*Requirement*: Pictures aside, quote the whole listing exactly.

*Data provided*:

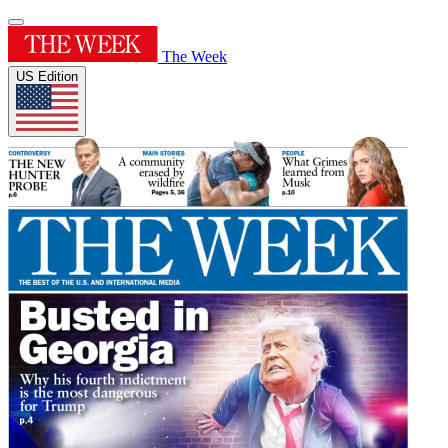
The Week
US Edition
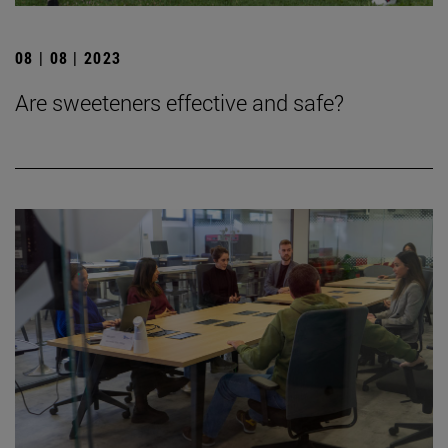
08 | 08 | 2023
Are sweeteners effective and safe?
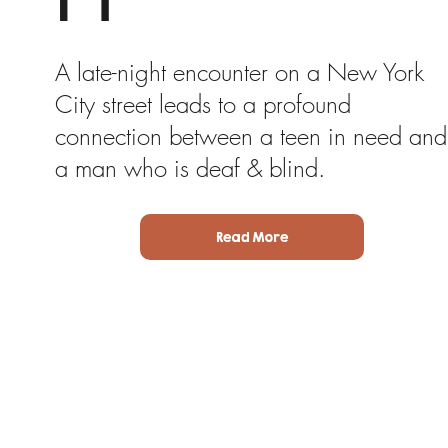
A late-night encounter on a New York
City street leads to a profound
connection between a teen in need and
a man who is deaf & blind.
Read More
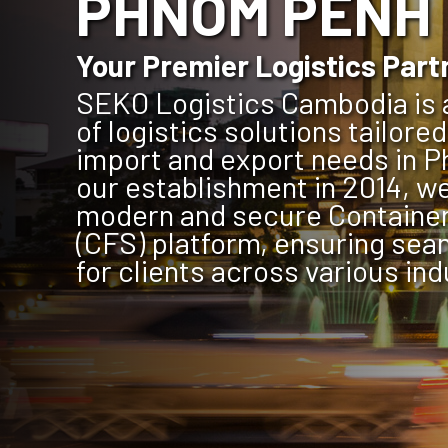
PHNOM PENH
Your Premier Logistics Part
SEKO Logistics Cambodia is a
of logistics solutions tailore
import and export needs in 
our establishment in 2014, we
modern and secure Container
(CFS) platform, ensuring sea
for clients across various ind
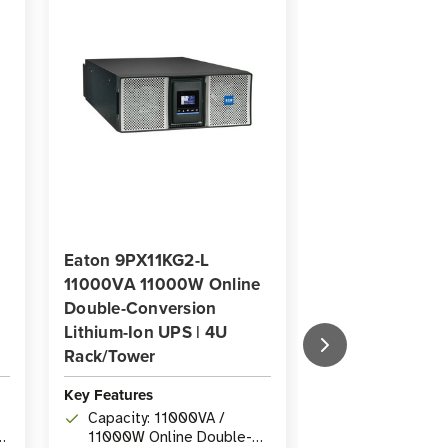
Eaton 9PX11KG2-L
Eaton 9PX10K
11000VA 11000W Online
Online Double-
Double-Conversion
Conversion UP
Lithium-Ion UPS | 4U
Mount/Tower
Rack/Tower
Key Features
Key Features
Capacity: 10k
Capacity: 11000VA /
Online Double
11000W Online Double-
UPS with Pure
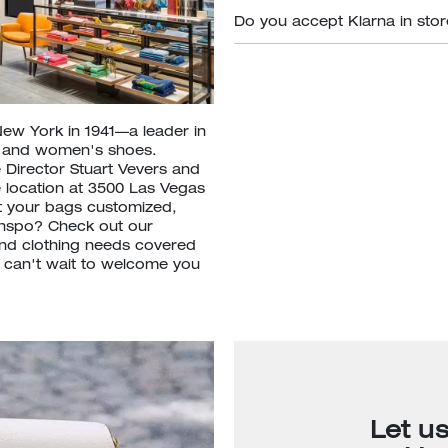
Do you accept Klarna in sto
New York in 1941—a leader in
s and women's shoes.
 Director Stuart Vevers and
e location at 3500 Las Vegas
t your bags customized,
inspo? Check out our
nd clothing needs covered
e can't wait to welcome you
Let u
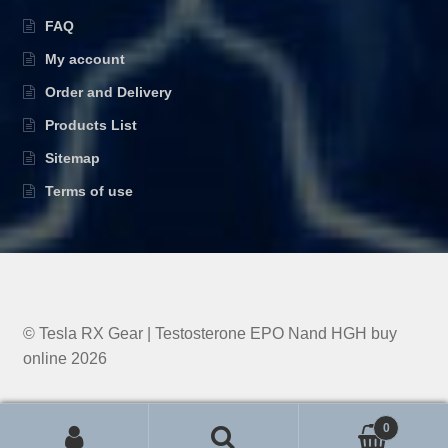
FAQ
My account
Order and Delivery
Products List
Sitemap
Terms of use
© Tesla RX Gear | Testosterone EPO Nand HGH buy
online 2026
0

*Answer to this problem*:
The Week
US Edition
08 | 08 | 2023
Are sweeteners effective and safe?
A late-night encounter on a New York
City street leads to a profound
connection between a teen in need and
a man who is deaf & blind.
Read More
PHNOM PENH
Your Premier Logistics Part
SEKO Logistics Cambodia is a
of logistics solutions tailore
import and export needs in 
our establishment in 2014, we
modern and secure Container
(CFS) platform, ensuring sea
for clients across various ind
Eaton 9PX11KG2-L
Eaton 9PX10K
11000VA 11000W Online
Online Double-
Double-Conversion
Conversion UP
Lithium-Ion UPS | 4U
Mount/Tower
Rack/Tower
Key Features
Key Features
Capacity: 10k
Capacity: 11000VA /
Online Double
11000W Online Double-
UPS with Pure
Do you accept Klarna in sto
New York in 1941—a leader in
s and women's shoes.
 Director Stuart Vevers and
e location at 3500 Las Vegas
t your bags customized,
inspo? Check out our
nd clothing needs covered
e can't wait to welcome you
Let u
FAQ
My account
Order and Delivery
Products List
Sitemap
Terms of use
© Tesla RX Gear | Testosterone EPO Nand HGH buy
online 2026
0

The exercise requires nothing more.